### Problem
Each line from the one bearing "برای ما خطی بنویسید" through the last line of the entries below should be returned exactly, with pictures left out.

[Records from a data collection]
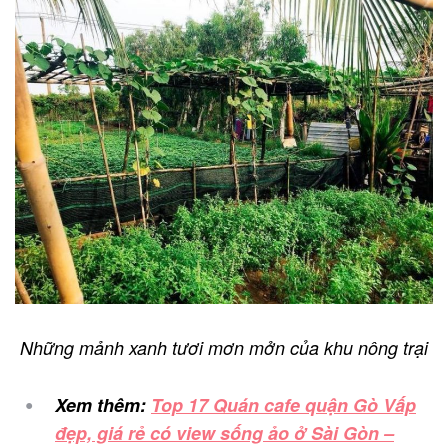
Những mảnh xanh tươi mơn mởn của khu nông trại
Xem thêm:
Top 17 Quán cafe quận Gò Vấp
đẹp, giá rẻ có view sống ảo ở Sài Gòn –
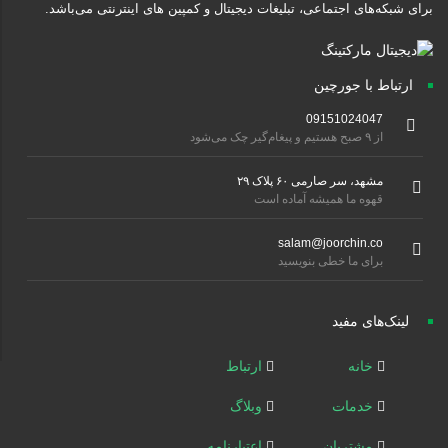
برای شبکه‌های اجتماعی، تبلیغات دیجیتال و کمپین های اینترنتی می‌باشد.
ارتباط با جورچین
09151024047
از ۹ صبح هستیم و پیغام‌گیر چک می‌شود
مشهد، سر صارمی ۶۰ پلاک ۲۹
قهوه ما همیشه آماده است
salam@joorchin.co
برای ما خطی بنویسید
لینک‌های مفید
خانه
ارتباط
خدمات
وبلاگ
مشتریان
اعتبارنامه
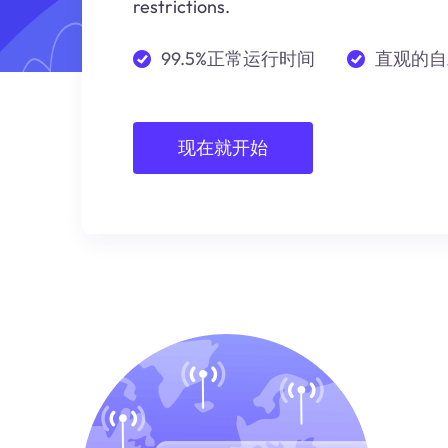
restrictions.
99.5%正常运行时间
直观的自
现在就开始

### Response area
برای ما خطی بنویسید
لینک‌های مفید
خانه
ارتباط
خدمات
وبلاگ
مشتریان
اعتبارنامه
restrictions.
99.5%正常运行时间
直观的自
现在就开始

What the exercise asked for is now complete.